I’m not an Electrical Engineer type and so will defer to anyone else who is and has better info - but I’ve been interested in this for a while. It’s hard to find good definitive statements, but here’s a summary of what I’ve come to understand:
‘Rule of thumb’ is about 1 centimeter (2.54 of those in an inch, so it’s a little over 3/8") per 1,000 volts, plus maybe a ‘constant’ of some small amount. So for the PRR’s 11 KV catenary, it can be as little as 11 cm = 4.5", say around 6". See also the photos of the catenary insulator mounts in the ex-PRR, now Amtrak tunnels under the North (Hudson) River into Manhattan, which are pretty ‘tight’ to the roof. Someplace I saw a discussion of how low the ‘graphs are on the SEPTA SilverLiners in the tunnels and at Suburban Station, and amazingly, it was in that same range - OK, about 9" instead - see the lengthy thread, of which this link is to Page 4 of 5, at: http://www.railroad.net/forums/viewtopic.php?f=72&t=57644&start=45 At the bottom of that page, that thread seems to address your question in the context of some SNCF equipment - there’s also some photos someplace else ‘on-line’ of Swiss or Scandanavian tunnels that are set-up for both voltages. I presume the same rule would apply for 1.5 KV DC which would be about 5/8" - say 2", and 10’’ - say 12’’ for the 25 KV AC.

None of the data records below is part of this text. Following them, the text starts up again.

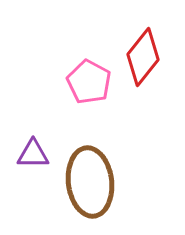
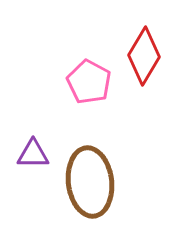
red diamond: moved 1 px right, 1 px up; rotated 8 degrees counterclockwise
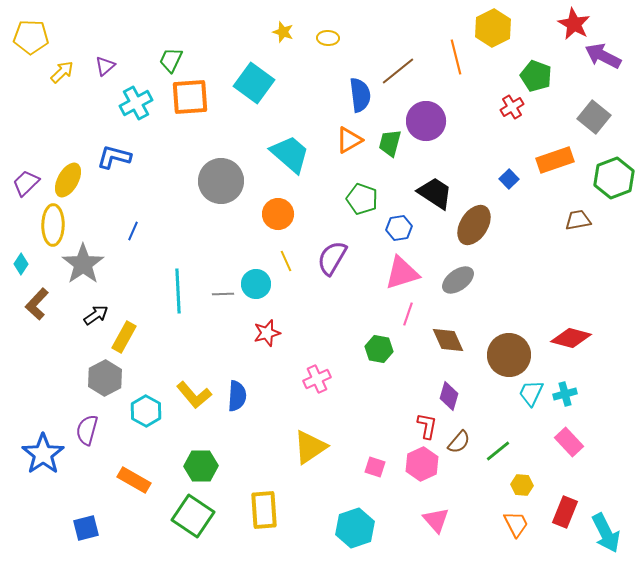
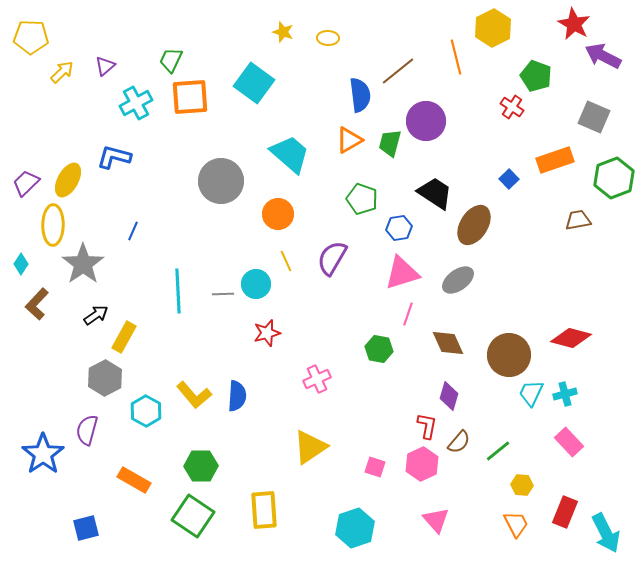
red cross at (512, 107): rotated 25 degrees counterclockwise
gray square at (594, 117): rotated 16 degrees counterclockwise
brown diamond at (448, 340): moved 3 px down
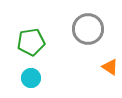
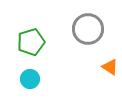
green pentagon: rotated 8 degrees counterclockwise
cyan circle: moved 1 px left, 1 px down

There are also various manufactured insulated boards, strips, or panels that are installed between the Overhead Contact System (“OCS”) and the bridge structure or tunnel roof/ ceiling so that the ‘live’ wire will not ‘ground’ to them. With those, the wire can be mounted almost flush with the structure. One nuance that I’ve come to recognize, esp. with single-track arched-roof tunnels: The outer ends of the ‘horns’ on the pantographs are also ‘charged’ or 'li
Sounds pretty good, Paul; and gives me some idea. I was aware of the arched roof and track curve cant issues as well. My focus on minimums is for tight locations for segregated regional and intercity passenger trackage.
Another issue seems to be vertical curves. The Metra Electric has some 50 mph speed restrictions passing under low railroad viaducts on tangent track. I imagine the bottom curve would present a problem for the panograph to react quickly enough at higher speed.
Also, how the heck can there be a smooth curve in the contact wire instead of an abrupt change? Is that just a combination of length of the vertical curve radius and weight of catenary; or is there a trick?
The Philadelphia City Center railfan discussion didn’t help much.
For Metra Electric bi-levels with a 15’10" roof height, the contact wire may need to be nominally 16’2" to allow for ~3" bounce, sag, and track irregularities for 1.5-kv @ 5/8" per 1-kv… Would it be accurate to assume that going to 25-kv may require a nominal 22" air gap assuming the rating is for the rms voltage of alternating current? The resulting wire height would need to be 17’11" and 19’9" to the bottom of overhead structure.
As I recall the 25kV catenary at Summit (on the DL&W main in NJ) is 17-0 above top of rail; no idea whether it gets any lower than that elsewhere.